投稿: 風の樹人 | 2011年5月13日 (金) 22時58分

風の樹人様

〔位〕とはやっかいなものですね。平民である我々のなかにも上下があってそれは生涯に影響する場合もあります。ましてや皇族となるとその〔位〕は歴史に関わる重大事です。皇族に平民の血が混じるのは許されがたいことでしょう。その許されがたいことが起ってしまった事で、良子皇后が美智子妃に対し冷たかったというのは良子皇后としては間違った行為とは思わなかったと思います。
一般庶民の感情としては、冷たく意地の悪い仕打ちと思っても、前皇后としては美智子妃に対しての無視は最小限の抵抗という事だったかもしれません。
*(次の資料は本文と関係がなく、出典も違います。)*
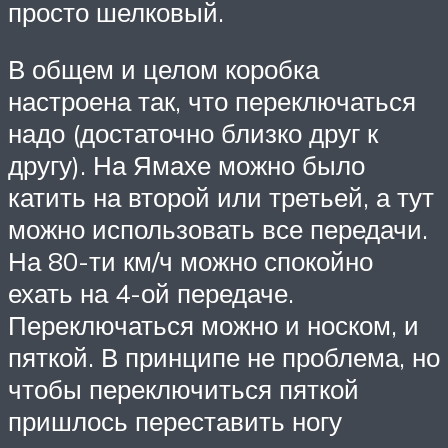
просто шелковый.
В общем и целом коробка
настроена так, что переключаться
надо (достаточно близко друг к
другу). На Ямахе можно было
катить на второй или третьей, а тут
можно использовать все передачи.
На 80-ти км/ч можно спокойно
ехать на 4-ой передаче.
Переключаться можно и носком, и
пяткой. В принципе не проблема, но
чтобы переключиться пяткой
пришлось переставить ногу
なんにしても下々のものには理解の他のことで、単に嫁姑の問題ではないと思います。

これも歴史のひとこまに刻まれる問題ですね。

投稿: おキヨ | 2011年5月14日 (土) 01時13分

>〔位〕とはやっかいなものですね・・

仰る通りですねぇ。 上下の位の意識は、上位に身を置く者にとって下位に身を置く者の意識より、何十倍倍も強いんじゃないかと思いますよ。(ま、口には出しませんけどネ)(笑)

投稿: 伊藤 | 2011年5月14日 (土) 06時39分

伊藤様
人の上下関係は社会の秩序を保つ為に仕方のないことかもしれませんが、実にやっかいで複雑な感情に見舞われます。
まず、最も身近なところで、家庭があり、職場、社会などいたるところに人の上下関係は付きまといますね。家庭はさておいて、この中で権力を自己を誇示したい人間がでてくるのは誰もが知るところ。。。

こういうことが気になる私のような偏屈ものは居場所がないのですよ。